A few months ago I posted a puzzle about aggregating probability estimates from different sources, and in particular how to aggregate opinions about the independence of two events.

I think I now understand the story slightly better. I am essentially going to agree with what Terry T. said in the comments to the first post (**this is my surprised face**) but at the same time try to dissolve my initial resistance to talking about second-order probabilities (statements of the form “the probability that the probability is p is q….”)

To save you a click, the question amounts to: if half of your advisors tell you that X and Y are independent coins with probability .9 of landing heads, and the other half of your advisors agree the coins are independent but say that the probability of heads is .1 for each, what should your degree of belief in X, Y, and X&Y be? And should you believe that X and Y are independent events, a fact about which your advisors are unanimous?

The answer depends, at least in part, on what you mean by “probability” and “independence.”

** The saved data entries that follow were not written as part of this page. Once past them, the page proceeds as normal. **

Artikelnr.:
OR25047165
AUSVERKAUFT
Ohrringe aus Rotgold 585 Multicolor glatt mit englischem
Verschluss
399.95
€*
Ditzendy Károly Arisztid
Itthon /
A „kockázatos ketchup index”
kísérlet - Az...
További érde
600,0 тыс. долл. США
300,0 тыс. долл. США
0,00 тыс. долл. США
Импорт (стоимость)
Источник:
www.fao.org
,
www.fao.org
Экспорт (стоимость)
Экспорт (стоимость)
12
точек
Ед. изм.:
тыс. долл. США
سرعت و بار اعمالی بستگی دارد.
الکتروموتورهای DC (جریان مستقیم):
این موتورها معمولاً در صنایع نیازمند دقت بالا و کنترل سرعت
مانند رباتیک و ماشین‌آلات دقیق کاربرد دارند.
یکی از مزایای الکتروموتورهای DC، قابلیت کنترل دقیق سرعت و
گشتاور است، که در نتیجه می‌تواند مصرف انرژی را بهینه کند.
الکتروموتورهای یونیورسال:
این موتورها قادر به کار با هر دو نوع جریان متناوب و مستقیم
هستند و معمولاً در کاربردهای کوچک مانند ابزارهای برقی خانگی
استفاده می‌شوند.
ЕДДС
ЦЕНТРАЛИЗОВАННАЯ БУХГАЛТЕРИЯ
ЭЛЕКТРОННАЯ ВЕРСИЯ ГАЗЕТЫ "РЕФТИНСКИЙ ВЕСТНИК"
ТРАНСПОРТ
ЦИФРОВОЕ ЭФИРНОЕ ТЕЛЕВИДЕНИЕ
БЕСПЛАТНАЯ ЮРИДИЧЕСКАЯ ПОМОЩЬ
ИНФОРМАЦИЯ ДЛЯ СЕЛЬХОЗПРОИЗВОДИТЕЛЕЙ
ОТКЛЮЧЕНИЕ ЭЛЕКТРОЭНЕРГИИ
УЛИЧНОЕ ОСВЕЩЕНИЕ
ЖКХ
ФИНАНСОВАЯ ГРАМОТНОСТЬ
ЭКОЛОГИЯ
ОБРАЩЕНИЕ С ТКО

On one account, probability is a number between 0 and 1 that represents your degree of belief in a hypothesis, and independence of X and Y means that Pr(X&Y) = Pr(X)Pr(Y). Both are assertions about your mental state. So there’s no reason that the unanimity of your advisors about the independence of X and Y should make *you* believe that X and Y are independent; why should this aspect of their mental state automatically be taken to be a guide to yours? Relevant comparison: what if each advisor said “I am *really sure* my belief about the coin is correct.” Since all your advisors agree that the nature of the coin is very strongly certain, should you agree about that too? No — given that half your advisors think the coin is very likely to fall heads and half that it is very likely to fall heads, you are reasonably pretty *unsure* about the nature of the coin. Moreover, if X falls heads, you should rationally increase your degree of belief that Y will fall heads too, because X falling heads is evidence that the 0.9 gang is correct in their beliefs. So (for you, even if not for your advisors) the two events are *not *independent.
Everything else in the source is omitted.